Le sel est aussi un remède, à la fois médical et spirituel. Dans la conception de la médecine humorale, ses vertus « chaudes et sèches » sont un antidote aux maladies « froides et moites » telles que la goutte ou l'hydropisie. On l'administre à travers des bains d'eau salée, comme purgatif et vomitif afin de réchauffer le patient. Utilisé comme désinfectant et contrepoison, il est crédité également de propriétés magiques : dans de nombreuses régions, on l'utilise pour se protéger contre les maléfices. Ainsi, en Béarn, on jette du sel dans le feu lorsque le cri de la chouette retentit, afin de se protéger de la prochaine visite des sorcières.
Enfin, le sel appartient à la liturgie. Jean Bodin le considère comme une « marque d'éternité et pureté parce qu'il ne pourrit et ne se corrompt jamais. C'est pourquoi il est commandé en la loi de Dieu de mettre du sel sur la table du sanctuaire ». Le prêtre en use d'ailleurs pour le sacrement de l'extrême-onction.

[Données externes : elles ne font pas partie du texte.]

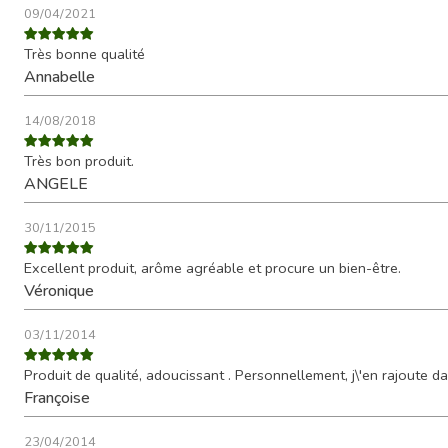
09/04/2021
Très bonne qualité
Annabelle
14/08/2018
Très bon produit.
ANGELE
30/11/2015
Excellent produit, arôme agréable et procure un bien-être.
Véronique
03/11/2014
Produit de qualité, adoucissant . Personnellement, j\'en rajoute d
Françoise
23/04/2014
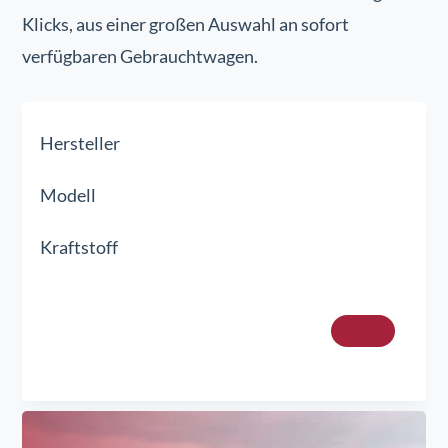
Klicks, aus einer großen Auswahl an sofort
verfügbaren Gebrauchtwagen.
Hersteller
Modell
Kraftstoff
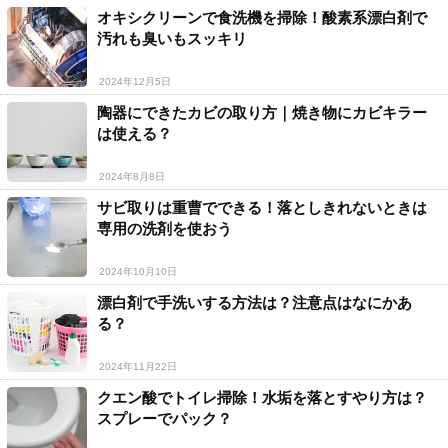
オキシクリーンで食洗機を掃除！酸素系漂白剤で
汚れも臭いもスッキリ
2024年12月5日
陶器にできたカビの取り方｜焼き物にカビキラー
は使える？
2024年8月8日
サビ取りは重曹でできる！落としきれないときは
専用の洗剤を使おう
2024年10月10日
漂白剤で手洗いする方法は？注意点はなにかあ
る？
2024年11月22日
クエン酸でトイレ掃除！水垢を落とすやり方は？
スプレーでパック？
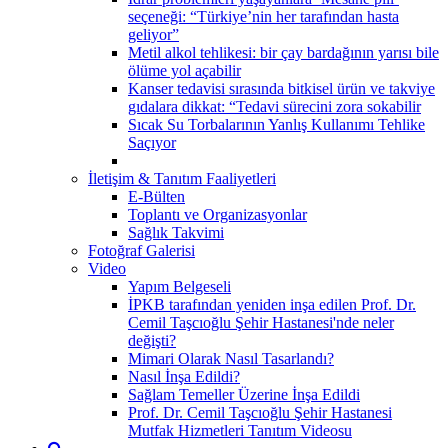
seçeneği: “Türkiye’nin her tarafından hasta
geliyor”
Metil alkol tehlikesi: bir çay bardağının yarısı bile
ölüme yol açabilir
Kanser tedavisi sırasında bitkisel ürün ve takviye
gıdalara dikkat: “Tedavi sürecini zora sokabilir
Sıcak Su Torbalarının Yanlış Kullanımı Tehlike
Saçıyor
İletişim & Tanıtım Faaliyetleri
E-Bülten
Toplantı ve Organizasyonlar
Sağlık Takvimi
Fotoğraf Galerisi
Video
Yapım Belgeseli
İPKB tarafından yeniden inşa edilen Prof. Dr.
Cemil Taşcıoğlu Şehir Hastanesi'nde neler
değişti?
Mimari Olarak Nasıl Tasarlandı?
Nasıl İnşa Edildi?
Sağlam Temeller Üzerine İnşa Edildi
Prof. Dr. Cemil Taşcıoğlu Şehir Hastanesi
Mutfak Hizmetleri Tanıtım Videosu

Les techniques de production.
• Le sel de mer est fabriqué à partir d'une saumure résultant de l'évaporation de l'eau de mer, et le sel gemme à partir de l'évaporation des sources continentales. On perfectionne la première technique en réduisant les bassins des marais salants afin d'allonger la durée de précipitation des impuretés avant la récolte. Sur le littoral méditerranéen, la production s'étend à Berre, en Camargue et à Peccais. Elle croît au XIIIe siècle en liaison avec le développement du port d'Aigues-Mortes. Sur la côte atlantique, à La Baie et à Brouage, l'activité saline s'intensifie, à l'occasion de la hausse des coûts du sel hanséatique et anglais.